Falling Asleep

Well ok here is my problem…

I have tried WILD (and HILD) and they just don’t seem to be working. I was always under the impression that I fell asleep quickly, but every time I try WILD I stay up for 30-60+ min because I’m trying to stay aware. I know if I didn’t do anything I would probably fall asleep in a matter of minutes.

I can’t stay aware without staying up! Is there a way around this or should I finally give up on WILD and try MILD or just RC’s?

Any help is appreciated.

HILD?

And about WILD, it takes a while to master :smile: You need patience. But, of course, if you want to stay with RCs and MILD it’s also ok :smile: They work too.

HILD or FILD, is something old I found the other day. Basically you wake up when you are really tired and move your hands as you fall asleep. After about a minute you do a RC and you will be dreaming about moving your hand. Course it didn’t work for me.

You say WILD takes a while to master, but I can’t help but feel I’m doing it all wrong if I end up staying awake for an hour or more. I am very sleepy, but doing WILD keeps me up. I don’t exactly know how to go through WILD any more relaxed without not doing WILD and just falling asleep.

I get to a point of deep relaxation. My arms and legs are tingly and hard to move (but not impossible). I don’t really see colors or patterns. I do kind of think about random stuff and see that, but it never develops into dreams. Counting from 100 or 300 or whatever, normally I am still awake when I get to 0.

Do you see my problem? I’ve never done MILD before and figured I would give it a try unless I can figure a way of getting through my problems with WILD.

*Also FIY: The reason I picked WILD as a technique was because in my mind I wanted a surefire way to have lucid dreams. To me, MILD only was the intention to have them, and could come and go. I felt a master of WILD could have lucid dreams every night.

Same for me.
Can’t get it to work. :wink:

Usually I do just quit it after the first few hundreds as that is getting pointless.

However, the first few times I’ve almost succeed (this was me that decided to end WILD at the very last point because of the sleep paralysis actions - the feel of shaking, etc).

I don’t think there is something more to it. Practice does the job.

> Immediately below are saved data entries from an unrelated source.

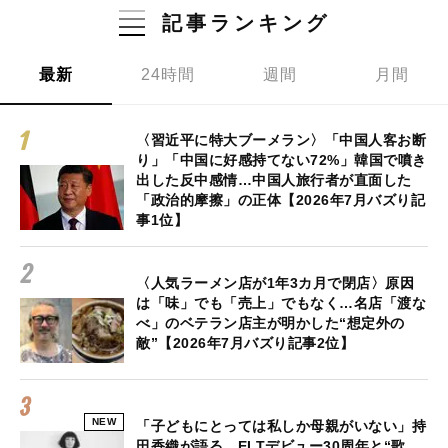
記事ランキング
最新
24時間
週間
月間
〈習近平に特大ブーメラン〉「中国人客お断
り」「中国に好感持てない72%」韓国で噴き
出した反中感情…中国人旅行者が直面した
「政治的摩擦」の正体【2026年7月バズり記
事1位】
〈人気ラーメン店が1年3カ月で閉店〉原因
は「味」でも「売上」でもなく…名店「渡な
べ」のベテラン店主が明かした“想定外の
敵”【2026年7月バズり記事2位】
NEW
「子どもにとっては私しか母親がいない」持
田香織が語る、ELTデビュー30周年と“歌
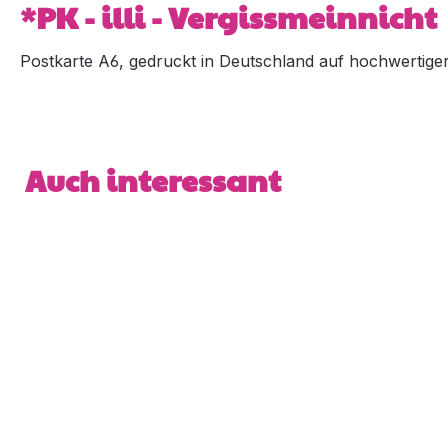
*PK - illi - Vergissmeinnicht
Postkarte A6, gedruckt in Deutschland auf hochwertiger 5
Produktgalerie überspringen
Auch interessant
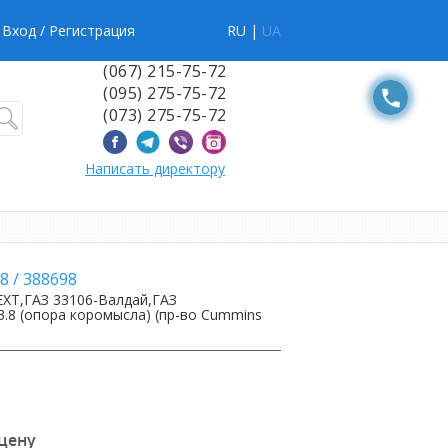
Вход
/ Регистрация
RU |
UA
(067) 215-75-72
(095) 275-75-72
(073) 275-75-72
Написать директору
8
/
388698
EXT,ГАЗ 33106-Валдай,ГАЗ
3.8 (опора коромысла) (пр-во Cummins
 цену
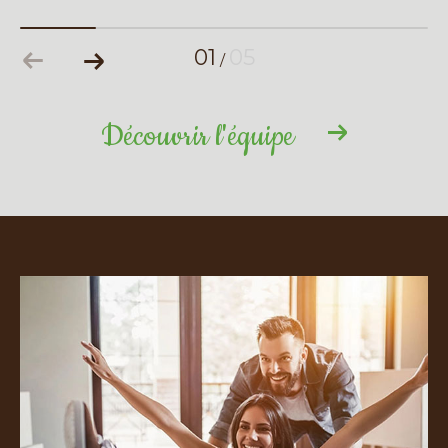
01
05
/
Découvrir l'équipe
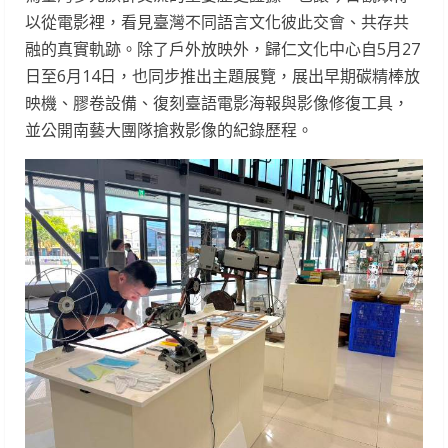
以從電影裡，看見臺灣不同語言文化彼此交會、共存共
融的真實軌跡。除了戶外放映外，歸仁文化中心自5月27
日至6月14日，也同步推出主題展覽，展出早期碳精棒放
映機、膠卷設備、復刻臺語電影海報與影像修復工具，
並公開南藝大團隊搶救影像的紀錄歷程。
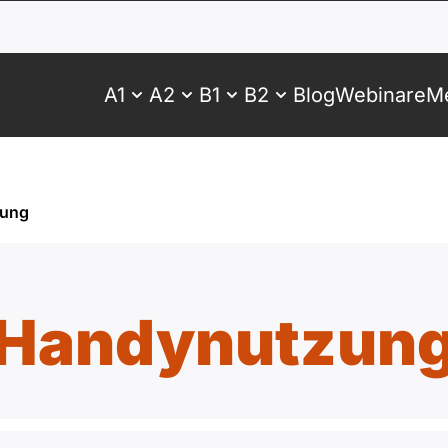
A1
A2
B1
B2
Blog
Webinare
Me
zung
Handynutzun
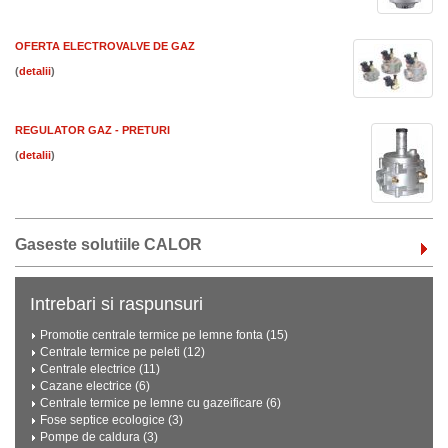
OFERTA ELECTROVALVE DE GAZ
(
)
REGULATOR GAZ - PRETURI
(
)
Gaseste solutiile CALOR
Intrebari si raspunsuri
Promotie centrale termice pe lemne fonta (15)
Centrale termice pe peleti (12)
Centrale electrice (11)
Cazane electrice (6)
Centrale termice pe lemne cu gazeificare (6)
Fose septice ecologice (3)
Pompe de caldura (3)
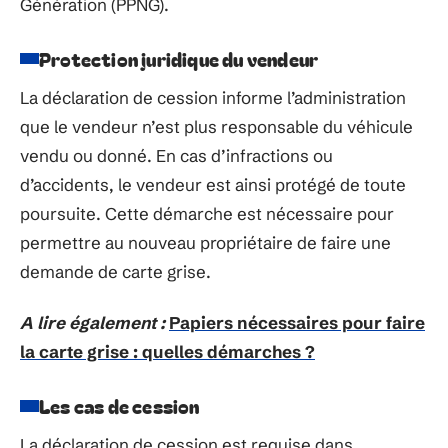
Génération (PPNG).
Protection juridique du vendeur
La déclaration de cession informe l’administration
que le vendeur n’est plus responsable du véhicule
vendu ou donné. En cas d’infractions ou
d’accidents, le vendeur est ainsi protégé de toute
poursuite. Cette démarche est nécessaire pour
permettre au nouveau propriétaire de faire une
demande de carte grise.
A lire également :
Papiers nécessaires pour faire
la carte grise : quelles démarches ?
Les cas de cession
La déclaration de cession est requise dans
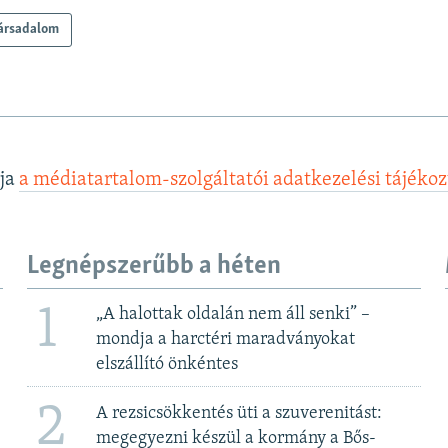
ársadalom
lja
a médiatartalom-szolgáltatói adatkezelési tájéko
Legnépszerűbb a héten
1
„A halottak oldalán nem áll senki” –
mondja a harctéri maradványokat
elszállító önkéntes
2
A rezsicsökkentés üti a szuverenitást:
megegyezni készül a kormány a Bős-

Think of relaxation as a spectrum. You have to find the balance between being relaxed, yet being awake, to induce a WILD succesfully. The balance is there, and finding it may be very difficult. However, with practice, you will find that reaching that point of balance becomes easier and easier.

A technique that works for me is to allow my mind to drift for a few minutes, after I program my awareness to come back after a few minutes. I don’t know if that makes much sense, but I am basically suggesting to myself that after roughly 5 minutes of letting my mind wander, my conscious awareness will return strong, while my body is still falling asleep. As soon as my awareness kicks back in, as I have programmed it to, I simply repeat the process. I continue doing this until I begin to see colored images forming in the darkness front of me. From there I just take on the perspective of a detached observer and remain uninvolved with the images, seeing them only as thought forms. As soon as this expands to other senses such as smelling the air or feeling the wind in the dream, I remain calm and begin to grain the thought into my head that it is all a dream. I hold onto this thought until my subconscious has forced me into the dream. Do not attempt to jump in as this will make the imagery fade. Just wait for it and you will find yourself conscious in the dream. This technique works very well, because suggestion is a very powerful thing.

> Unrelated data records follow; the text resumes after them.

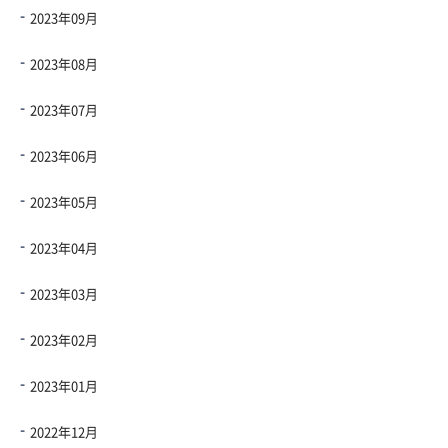
2023年09月
2023年08月
2023年07月
2023年06月
2023年05月
2023年04月
2023年03月
2023年02月
2023年01月
2022年12月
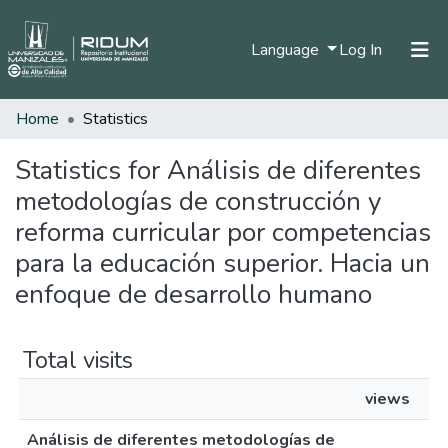
(current)
Language
Log In
Home
Statistics
Home
Communities & Collections
Statistics for Análisis de diferentes
metodologías de construcción y
All of DSpace
reforma curricular por competencias
para la educación superior. Hacia un
enfoque de desarrollo humano
Total visits
views
Análisis de diferentes metodologías de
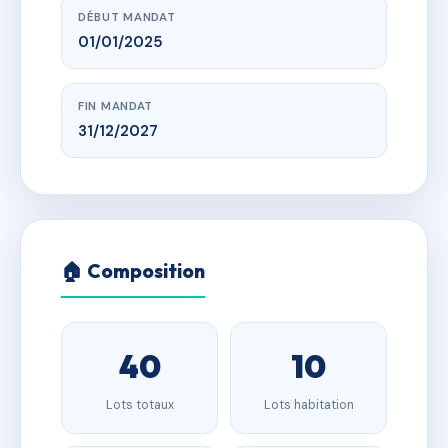
DÉBUT MANDAT
01/01/2025
FIN MANDAT
31/12/2027
🏠 Composition
40
10
Lots totaux
Lots habitation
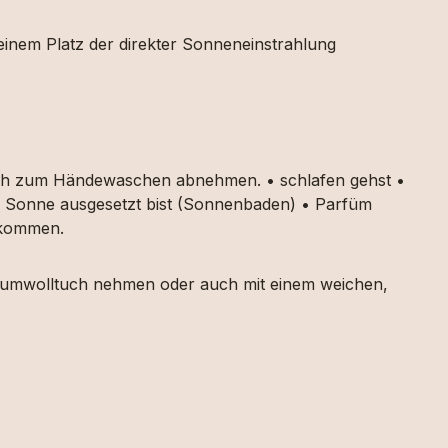
 einem Platz der direkter Sonneneinstrahlung
auch zum Händewaschen abnehmen. • schlafen gehst •
ker Sonne ausgesetzt bist (Sonnenbaden) • Parfüm
g kommen.
 Baumwolltuch nehmen oder auch mit einem weichen,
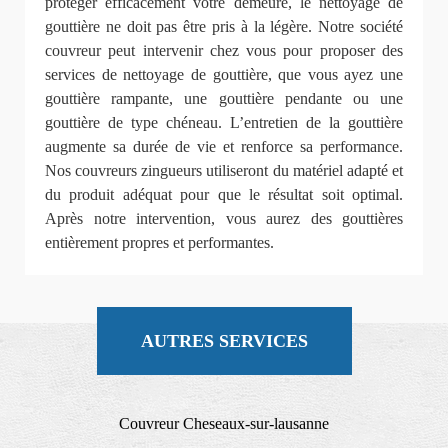
protéger efficacement votre demeure, le nettoyage de
gouttière ne doit pas être pris à la légère. Notre société
couvreur peut intervenir chez vous pour proposer des
services de nettoyage de gouttière, que vous ayez une
gouttière rampante, une gouttière pendante ou une
gouttière de type chéneau. L’entretien de la gouttière
augmente sa durée de vie et renforce sa performance.
Nos couvreurs zingueurs utiliseront du matériel adapté et
du produit adéquat pour que le résultat soit optimal.
Après notre intervention, vous aurez des gouttières
entièrement propres et performantes.
AUTRES SERVICES
Couvreur Cheseaux-sur-lausanne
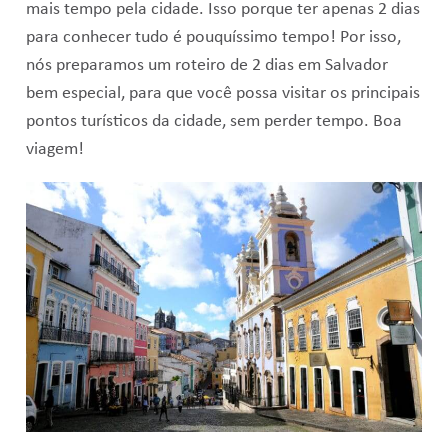
mais tempo pela cidade. Isso porque ter apenas 2 dias
para conhecer tudo é pouquíssimo tempo! Por isso,
nós preparamos um roteiro de 2 dias em Salvador
bem especial, para que você possa visitar os principais
pontos turísticos da cidade, sem perder tempo. Boa
viagem!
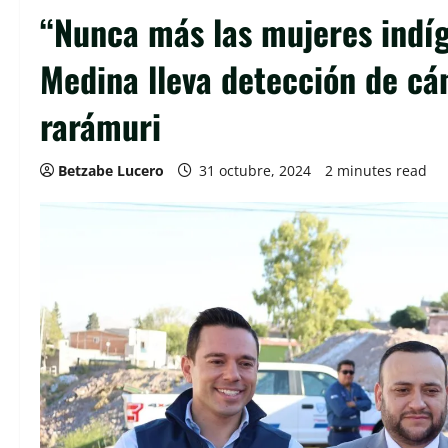
“Nunca más las mujeres indíg
Medina lleva detección de c
rarámuri
Betzabe Lucero
31 octubre, 2024
2 minutes read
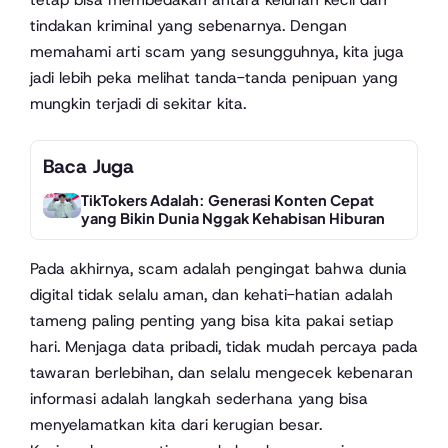
tindakan kriminal yang sebenarnya. Dengan
memahami arti scam yang sesungguhnya, kita juga
jadi lebih peka melihat tanda-tanda penipuan yang
mungkin terjadi di sekitar kita.
Baca Juga
TikTokers Adalah: Generasi Konten Cepat
yang Bikin Dunia Nggak Kehabisan Hiburan
Pada akhirnya, scam adalah pengingat bahwa dunia
digital tidak selalu aman, dan kehati-hatian adalah
tameng paling penting yang bisa kita pakai setiap
hari. Menjaga data pribadi, tidak mudah percaya pada
tawaran berlebihan, dan selalu mengecek kebenaran
informasi adalah langkah sederhana yang bisa
menyelamatkan kita dari kerugian besar.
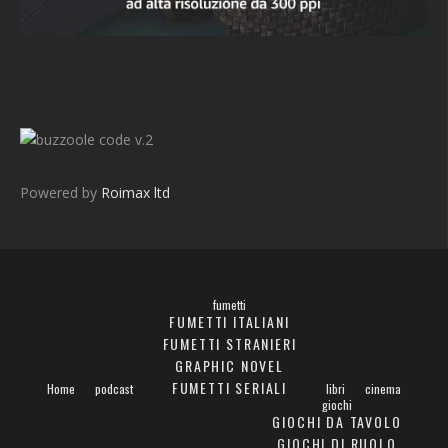
v.2
Powered by
Roimax ltd
fumetti
FUMETTI ITALIANI
FUMETTI STRANIERI
GRAPHIC NOVEL
FUMETTI SERIALI
Home
podcast
libri
cinema
giochi
GIOCHI DA TAVOLO
GIOCHI DI RUOLO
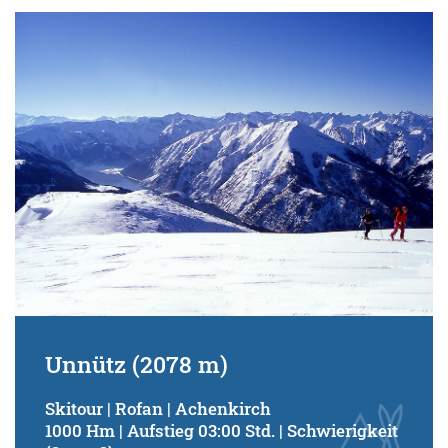
Unnütz (2078 m)
Skitour | Rofan | Achenkirch
1000 Hm | Aufstieg 03:00 Std. | Schwierigkeit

That’s a good reason. I’d also like to add that mastering WILD is better, because you can do it any time you can make yourself go to sleep. Not just at night.

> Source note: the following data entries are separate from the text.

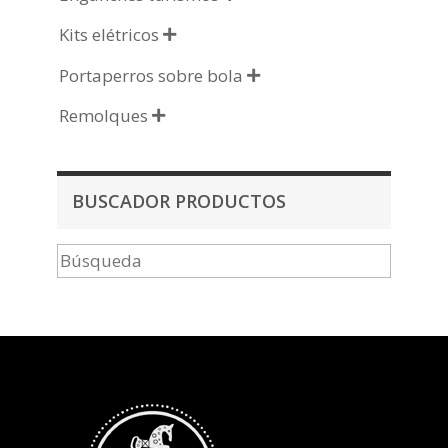
Kits elétricos

Portaperros sobre bola

Remolques

BUSCADOR PRODUCTOS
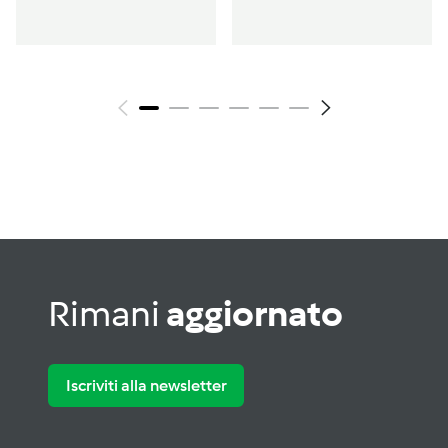
Rimani
aggiornato
Iscriviti alla newsletter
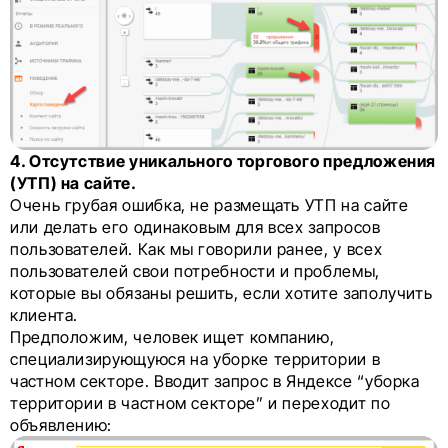
4. Отсутствие уникального торгового предложения
(УТП) на сайте.
Очень грубая ошибка, не размещать УТП на сайте
или делать его одинаковым для всех запросов
пользователей. Как мы говорили ранее, у всех
пользователей свои потребности и проблемы,
которые вы обязаны решить, если хотите заполучить
клиента.
Предположим, человек ищет компанию,
специализирующуюся на уборке территории в
частном секторе. Вводит запрос в Яндексе “уборка
территории в частном секторе” и переходит по
объявлению:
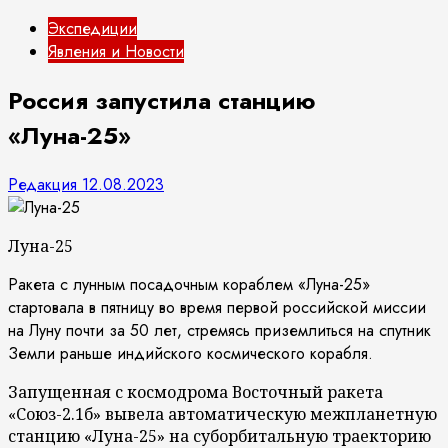
Экспедиции
Явления и Новости
Россия запустила станцию
«Луна-25»
Редакция
12.08.2023
Луна-25
Ракета с лунным посадочным кораблем «Луна-25»
стартовала в пятницу во время первой российской миссии
на Луну почти за 50 лет, стремясь приземлиться на спутник
Земли раньше индийского космического корабля.
Запущенная с космодрома Восточный ракета
«Союз-2.1б» вывела автоматическую межпланетную
станцию «Луна-25» на суборбитальную траекторию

Thanks Darxide! I will have to try that. I was about to start MILD which I only want to do as a last ditch effort.

And yes, I understood what you said about wondering and coming back.

Thanks again!

:smile: Glad I could be of help.

I am exactly like you, Fwump! Except I think with practice I can do this, it’s just going to take me a long time because most nights I fall asleep too fast so the nights I actually get to practice lying there remaining aware are few and far between. So for me the formula is practice + lots of time = WILD (eventually, I hope!). I refuse to give up and don’t care if it takes me years to master, I know I’ll get it and it’ll be worth the wait.

Darxide, can you explain what it feels like being a detached observer and then finding yourself conscious in the dream? Is it a feeling of slowly (or quickly) being pulled in or is it like when you switch scenes, movie-like, in a dream, where one minute you’re at work, the next minute you’re home (for example)? One second you’re a detached observer, the next you’re conscious in the dream?